David Oddsson who is the longest-serving prime minister in Icelandic history, between the spring of 1991 and the autumn of 2004, celebrated his 75th birthday on 17 January 2023. On this occasion RNH Academic Director, Professor Hannes H. Gissurarson, published an analysis of Oddsson’s political views in Morgunbladid, placing him in a long Icelandic tradition which supported friendship with other nations but submission to none. After Iceland had been settled in 874–930, mainly from Western Norway, a Commonwealth was founded and soon the Icelanders had developed a keen sense of their own separate identity. The word ‘Icelandic’ first occurs in a poem by Sighvat Thordson around 1020, and in 1022 Iceland made her first treaty with a foreign power, Norway, on the rights and duties of Icelanders in Norway and of Norwegians in Iceland. In 1024, an Icelander at the court of Norwegian King Olav the Fat, Thorarinn Nefjolfsson, travelled to Iceland and at a meeting of the Parliament at Thingvellir he tried his persuade his compatriots that they should become subjects of the king. Then an Icelandic farmer, Einar from Thvera, called Einar the Thveraeing, gave a famous speech where he said that kings turned out differently, some well and others badly, and that therefore it was best to have no king. The Icelanders should be friends of the Norwegian king, but not his subjects.
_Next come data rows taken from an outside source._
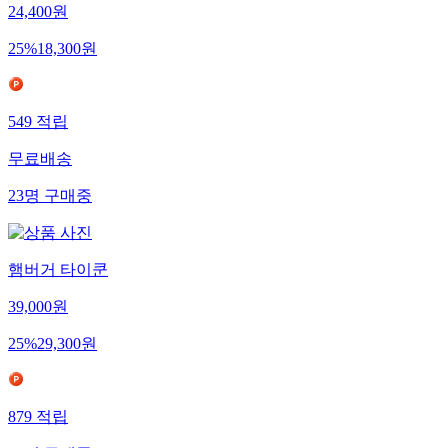
24,400
원
25
%
18,300
원
549
적립
무료배송
23
명
구매중
햄버거 타이쿤
39,000
원
25
%
29,300
원
879
적립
They should maintain the freedom from royal oppression, high taxes and military adventures, that they had enjoyed since the island was settled.
Ever since, Icelanders have been divided into Nefjolfssons and Thveraeings, Gissurarson said. The Nefjolfssons believe that Icelanders are best off under the protection of a foreign power, in some kind of a shelter provided by others, whereas the Thveraeings hold that the country should cultivate good relations with other nations without completely renouncing her sovereignty. The leaders of Iceland’s independence struggle, Jon Sigurdsson and Hannes Hafstein, were both Thveraeings: Iceland was then a Danish dependency, and they realised that the poor and tiny country had to cooperate with Denmark, not least in order to attract much-needed Danish capital, but at the same time they insisted on self-rule. In 1918, after cordial negotiations Denmark recognised the sovereignty of Iceland which thereupon formed a personal union with the Danish king. During the Second World War, the ties with Denmark were severed and Iceland became a Republic. The two most powerful political leaders of the post-war years, Olafur Thors and Bjarni Benediktsson, were both Thveraeings. They wanted, and got, military protection from the United States while insisting on the country’s sovereignty, and seeking to trade with as many partners as possible. David Oddsson continued their policies as prime minister. He implemented a comprehensive programme of stabilisation, liberalisation, privatisation and tax cuts, while remaining a staunch ally of the United States.
During Iceland’s independence struggle and long after that, not much was heard from the Nefjolfssons. But during the 2008 bank collapse they rose up and wanted to yield to loud demands from the United Kingdom and other European states that Iceland should take responsibility for the financial obligations of the fallen banks. David Oddsson, now Governor of the Central Bank, flatly rejected those demands, and he and Prime Minister Geir H. Haarde instead put the banks into resolution at the same time as they gave deposits priority over other claims on the bank estates, thus averting panic. In the aftermath of the collapse, the Nefjolfssons also fought hard for Iceland to join the European Union instead of remaining in the European Economic Area, with Norway and Liechtenstein, and for all practical purposes, with Switzerland. Now Editor of Iceland’s leading newspaper, Morgunbladid, Oddsson fought hard and successfully against submission to the Brussels bureaucracy. His 75th birthday was celebrated at a large dinner party at the Editions Hotel in Reykjavik, attended by four other past and present prime ministers, Katrin Jakobsdottir, Bjarni Benediktsson, Sigmundur D. Gunnlaugsson and Geir H. Haarde.